Comparison with three organizations' data, the most important health problem for Mr. Lee is Gas Exchange, Impaired related to improved oxygen resource and the data already confirmed above. Although Mr. Lee also offers excess body smooth and threat of security problems, but the challenge goal should be meet up with the physical needs of the individual, and then consider other degrees of need. Problem of oxygen source is immediate danger to life may cause dysnea or brain hypoxia etc, and need to take immediate action to resolve it. Besides fluid retention is an indicator of severe exacerbations of COPD and anxious relates to the dyspnoeic, so if the Gas Exchange, Impaired solve, the other problems may improve.
To improve Mr. Lee's condition, A change nurse need to have some essential assessment and actions perform for him.
Give general examination including: monitor vital sign and notice any unusual reading which immediately represent metabolism, oxygenation and circulatory functions; Keep an eye on O2 saturation where Mr. Lee vulnerable for desaturation; Assess skin area color and perfusion for development of cyanosis; Communication such as any changes in orientation and patterns.
Use IPPA to check on lung condition i. e. use accessory muscles, lung sound, expansion of upper body, noting any signs or symptoms of SOB or airway amount of resistance, also pay attention to breathing style, respiration rhythm and dept can reflex lung function such as cut down lung volume and ventilation. Nurse can also use peak expiratory circulation rate to assess airflow blockage,
Follow the laboratory survey of CXR, ABGs etc and be aware changes.
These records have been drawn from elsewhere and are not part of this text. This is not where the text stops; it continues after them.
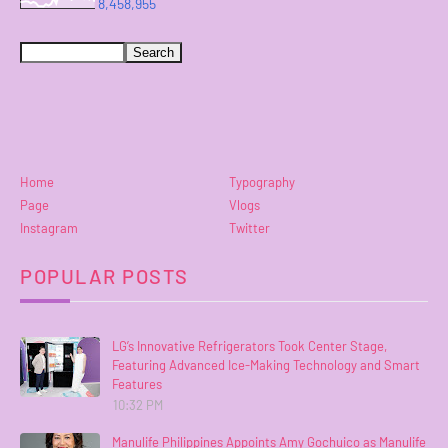
8,458,955
Home
Typography
Page
Vlogs
Instagram
Twitter
POPULAR POSTS
LG’s Innovative Refrigerators Took Center Stage,
Featuring Advanced Ice-Making Technology and Smart
Features
10:32 PM
Manulife Philippines Appoints Amy Gochuico as Manulife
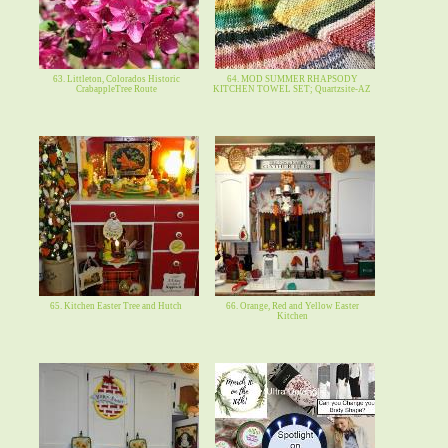
63. Littleton, Colorados Historic
64. MOD SUMMER RHAPSODY
CrabappleTree Route
KITCHEN TOWEL SET; Quartzsite-AZ
65. Kitchen Easter Tree and Hutch
66. Orange, Red and Yellow Easter
Kitchen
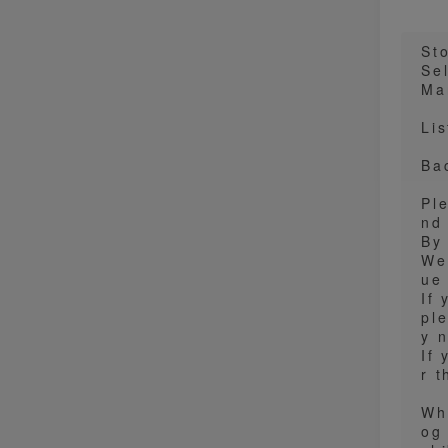
St
Sel
Ma
Lis
Ba
Pl
nd
By
We
ue 
If 
pl
y 
If 
r 
Wh
og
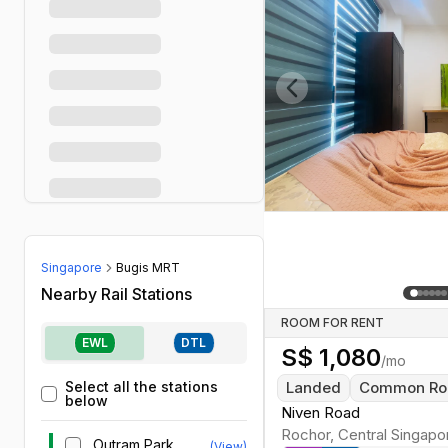
Previous slide
Singapore
Bugis MRT
Nearby Rail Stations
ROOM FOR RENT
EWL
DTL
S$
1,080
/mo
Select all the stations
Landed
Common R
below
Niven Road
Rochor
,
Central
Singapo
Outram Park
(View)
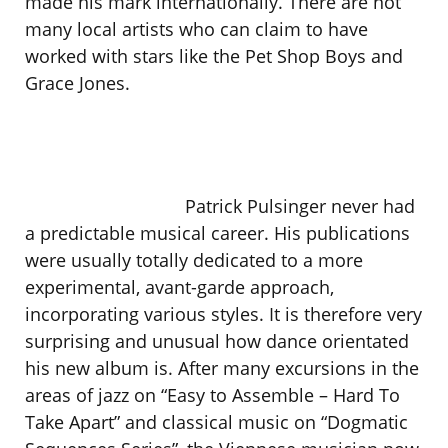
made his mark internationally. There are not
many local artists who can claim to have
worked with stars like the Pet Shop Boys and
Grace Jones.
Patrick Pulsinger never had
a predictable musical career. His publications
were usually totally dedicated to a more
experimental, avant-garde approach,
incorporating various styles. It is therefore very
surprising and unusual how dance orientated
his new album is. After many excursions in the
areas of jazz on “Easy to Assemble – Hard To
Take Apart” and classical music on “Dogmatic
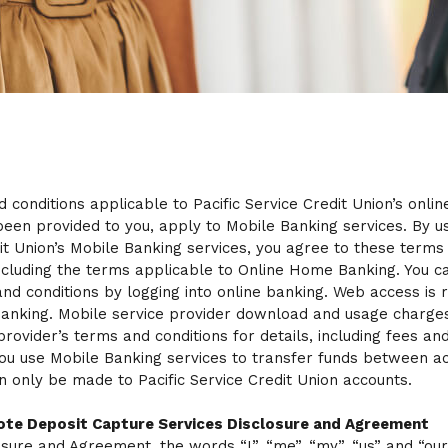
d conditions applicable to Pacific Service Credit Union’s onlin
een provided to you, apply to Mobile Banking services. By us
it Union’s Mobile Banking services, you agree to these terms
including the terms applicable to Online Home Banking. You c
nd conditions by logging into online banking. Web access is r
anking. Mobile service provider download and usage charge
provider’s terms and conditions for details, including fees an
you use Mobile Banking services to transfer funds between a
n only be made to Pacific Service Credit Union accounts.
te Deposit Capture Services Disclosure and Agreement
losure and Agreement, the words “I”, “me”, “my”, “us” and “ou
Measure the setting of Mr. Lee to note any physical effort on oxygenation. Also determine patient's ability to coughing effectively to clear airway secretions. Note the number, color, and uniformity of sputum.
After assessments, nurse need to equate to the normal specifications, noted any excessive finding which help to give ideal measures.
The methods includes keep continues evaluation and screen which point out on above. Setting of patient, eating and sipping assist avoid dehydration. Medication should get as prescription and examine any side effect seem. Also use stress scale to check the feelings then give emotional care to lessen the stress level.
The expected result in the A move for Mr. Lee is free from difficulty breathing by demonstrated as maintains pulse oximetry90%, normal ABGs result and alert responsive, reduce troubled level. However there might occur undesired situation such as patient's condition continue to be unchanged even become worse. In that way, nurse need to recharge the data and reassessment patient's health condition to modify the aim and treatment to meet up with the need of patient.
Important information give to B switch nurse
A switch nurse should hand over the info of Mr. Lees' health background, general survey and physical assessment, Mr. Lees' condition in A transfer and the nurse action done at A move.
In conclude medical assessment is a process with planning, purposeful and systematic and run through hold nursing process of Mr. Lee. It can help nurses collect information to understand health of patient. The evaluation provides evidences to nurse research, judgment and present proper nursing attention, which improve the accuracy of nursing diagnosis and the management, fit the health needs of the patient more specifically.